■ PROBLEM ■
In the listing that follows, count every line holding the word "trong" and give only the count.

:::

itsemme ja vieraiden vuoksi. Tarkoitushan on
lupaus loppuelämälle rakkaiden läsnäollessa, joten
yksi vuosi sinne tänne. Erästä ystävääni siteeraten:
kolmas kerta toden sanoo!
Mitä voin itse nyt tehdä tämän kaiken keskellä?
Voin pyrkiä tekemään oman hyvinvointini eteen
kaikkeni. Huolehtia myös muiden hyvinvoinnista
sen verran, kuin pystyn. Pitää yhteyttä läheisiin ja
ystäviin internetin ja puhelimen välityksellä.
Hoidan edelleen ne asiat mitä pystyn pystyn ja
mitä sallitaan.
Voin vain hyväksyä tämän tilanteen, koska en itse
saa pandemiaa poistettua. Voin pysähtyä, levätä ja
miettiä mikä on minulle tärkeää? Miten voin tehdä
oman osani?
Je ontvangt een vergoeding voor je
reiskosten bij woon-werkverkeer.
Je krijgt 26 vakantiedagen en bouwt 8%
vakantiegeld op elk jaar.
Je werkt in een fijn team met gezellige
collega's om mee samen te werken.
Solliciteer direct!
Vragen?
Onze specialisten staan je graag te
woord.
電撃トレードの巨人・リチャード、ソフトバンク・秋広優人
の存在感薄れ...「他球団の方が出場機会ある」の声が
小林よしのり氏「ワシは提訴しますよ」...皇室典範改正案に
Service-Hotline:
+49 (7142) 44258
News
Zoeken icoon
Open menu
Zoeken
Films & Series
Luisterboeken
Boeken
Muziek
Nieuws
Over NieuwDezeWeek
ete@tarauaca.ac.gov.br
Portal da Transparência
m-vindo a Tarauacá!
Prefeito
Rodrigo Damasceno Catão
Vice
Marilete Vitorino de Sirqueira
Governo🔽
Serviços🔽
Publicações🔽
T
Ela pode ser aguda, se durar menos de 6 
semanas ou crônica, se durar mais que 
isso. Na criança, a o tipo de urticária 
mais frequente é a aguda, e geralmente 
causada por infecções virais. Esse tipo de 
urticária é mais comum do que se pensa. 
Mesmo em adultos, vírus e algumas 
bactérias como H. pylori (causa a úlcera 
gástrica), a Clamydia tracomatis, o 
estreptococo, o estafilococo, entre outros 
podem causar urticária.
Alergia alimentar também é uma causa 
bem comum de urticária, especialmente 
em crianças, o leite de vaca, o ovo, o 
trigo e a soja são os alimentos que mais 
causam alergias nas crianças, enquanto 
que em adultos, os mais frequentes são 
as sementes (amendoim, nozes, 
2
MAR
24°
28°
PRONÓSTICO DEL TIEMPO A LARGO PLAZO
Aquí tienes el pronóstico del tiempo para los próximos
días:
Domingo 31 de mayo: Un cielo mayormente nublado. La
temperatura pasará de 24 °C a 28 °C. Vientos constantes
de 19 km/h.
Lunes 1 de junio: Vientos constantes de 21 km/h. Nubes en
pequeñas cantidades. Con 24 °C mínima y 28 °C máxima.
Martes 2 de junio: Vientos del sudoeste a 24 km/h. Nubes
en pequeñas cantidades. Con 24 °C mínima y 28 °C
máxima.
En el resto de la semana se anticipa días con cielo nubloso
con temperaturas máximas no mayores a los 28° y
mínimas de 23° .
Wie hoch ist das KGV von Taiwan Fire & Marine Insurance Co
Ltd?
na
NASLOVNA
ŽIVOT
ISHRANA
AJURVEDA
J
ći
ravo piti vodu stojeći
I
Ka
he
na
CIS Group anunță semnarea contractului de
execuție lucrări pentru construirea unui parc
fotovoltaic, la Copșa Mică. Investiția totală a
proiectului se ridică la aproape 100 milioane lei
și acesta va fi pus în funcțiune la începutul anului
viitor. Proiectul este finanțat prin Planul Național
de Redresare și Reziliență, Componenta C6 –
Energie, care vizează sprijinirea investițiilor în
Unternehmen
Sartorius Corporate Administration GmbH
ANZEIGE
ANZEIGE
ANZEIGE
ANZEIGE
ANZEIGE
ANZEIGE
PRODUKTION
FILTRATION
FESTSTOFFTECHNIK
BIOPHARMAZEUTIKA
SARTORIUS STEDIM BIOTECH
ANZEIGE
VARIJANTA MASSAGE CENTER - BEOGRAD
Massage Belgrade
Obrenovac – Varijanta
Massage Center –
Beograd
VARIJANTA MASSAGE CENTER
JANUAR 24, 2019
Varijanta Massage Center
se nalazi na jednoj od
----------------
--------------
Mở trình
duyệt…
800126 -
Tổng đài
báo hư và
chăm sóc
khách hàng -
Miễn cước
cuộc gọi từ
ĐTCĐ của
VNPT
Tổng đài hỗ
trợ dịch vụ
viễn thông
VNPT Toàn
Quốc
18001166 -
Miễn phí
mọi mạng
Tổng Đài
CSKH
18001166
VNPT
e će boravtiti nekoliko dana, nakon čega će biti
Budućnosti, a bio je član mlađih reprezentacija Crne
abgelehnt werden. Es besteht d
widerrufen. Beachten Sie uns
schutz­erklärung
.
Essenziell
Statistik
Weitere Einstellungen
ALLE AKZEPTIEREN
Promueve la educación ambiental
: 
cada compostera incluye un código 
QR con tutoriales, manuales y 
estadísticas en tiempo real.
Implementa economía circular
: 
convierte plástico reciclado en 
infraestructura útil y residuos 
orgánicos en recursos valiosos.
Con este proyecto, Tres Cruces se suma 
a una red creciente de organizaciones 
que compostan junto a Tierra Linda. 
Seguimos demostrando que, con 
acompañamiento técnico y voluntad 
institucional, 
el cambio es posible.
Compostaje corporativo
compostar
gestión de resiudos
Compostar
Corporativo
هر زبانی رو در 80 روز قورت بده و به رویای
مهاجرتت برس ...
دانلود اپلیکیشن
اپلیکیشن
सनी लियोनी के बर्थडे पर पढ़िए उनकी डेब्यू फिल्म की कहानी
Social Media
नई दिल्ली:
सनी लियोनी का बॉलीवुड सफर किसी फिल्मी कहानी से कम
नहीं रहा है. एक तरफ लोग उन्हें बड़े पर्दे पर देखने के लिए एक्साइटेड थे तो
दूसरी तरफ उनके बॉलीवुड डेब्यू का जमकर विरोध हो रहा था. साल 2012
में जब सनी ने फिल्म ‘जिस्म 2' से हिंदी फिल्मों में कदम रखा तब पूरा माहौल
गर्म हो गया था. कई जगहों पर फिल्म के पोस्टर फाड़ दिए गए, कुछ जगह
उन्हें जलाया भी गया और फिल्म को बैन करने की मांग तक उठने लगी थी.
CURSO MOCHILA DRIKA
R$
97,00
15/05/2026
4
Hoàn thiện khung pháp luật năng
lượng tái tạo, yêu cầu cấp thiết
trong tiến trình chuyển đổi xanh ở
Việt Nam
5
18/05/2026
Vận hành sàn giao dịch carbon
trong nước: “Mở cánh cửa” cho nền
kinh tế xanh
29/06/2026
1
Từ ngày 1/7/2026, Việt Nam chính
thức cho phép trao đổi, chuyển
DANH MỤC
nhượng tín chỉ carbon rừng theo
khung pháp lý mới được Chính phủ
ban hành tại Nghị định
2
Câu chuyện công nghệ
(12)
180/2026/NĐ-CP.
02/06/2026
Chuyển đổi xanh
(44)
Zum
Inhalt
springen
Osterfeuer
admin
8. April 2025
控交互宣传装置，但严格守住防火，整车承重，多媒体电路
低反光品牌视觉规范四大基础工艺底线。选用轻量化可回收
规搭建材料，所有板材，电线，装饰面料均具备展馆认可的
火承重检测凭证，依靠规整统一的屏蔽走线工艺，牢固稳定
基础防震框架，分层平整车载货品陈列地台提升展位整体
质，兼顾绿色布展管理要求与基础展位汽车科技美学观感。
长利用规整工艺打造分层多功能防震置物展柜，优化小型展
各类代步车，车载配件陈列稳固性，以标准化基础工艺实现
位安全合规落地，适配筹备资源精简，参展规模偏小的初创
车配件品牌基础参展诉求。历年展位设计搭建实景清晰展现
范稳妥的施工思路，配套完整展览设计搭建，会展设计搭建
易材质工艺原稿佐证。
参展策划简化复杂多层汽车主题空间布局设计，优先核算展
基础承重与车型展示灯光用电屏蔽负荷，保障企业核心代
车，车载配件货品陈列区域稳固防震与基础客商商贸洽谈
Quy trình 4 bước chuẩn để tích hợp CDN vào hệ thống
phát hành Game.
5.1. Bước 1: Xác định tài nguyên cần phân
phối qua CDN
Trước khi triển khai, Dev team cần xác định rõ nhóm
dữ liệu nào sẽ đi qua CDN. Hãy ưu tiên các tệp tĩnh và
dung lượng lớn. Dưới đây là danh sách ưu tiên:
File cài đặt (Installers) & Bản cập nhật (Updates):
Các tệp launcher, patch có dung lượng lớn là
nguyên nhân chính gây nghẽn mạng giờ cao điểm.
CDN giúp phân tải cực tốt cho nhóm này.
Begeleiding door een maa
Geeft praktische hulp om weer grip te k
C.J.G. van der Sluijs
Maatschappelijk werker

:::

■ SOLUTION TO THE EXERCISE ■
2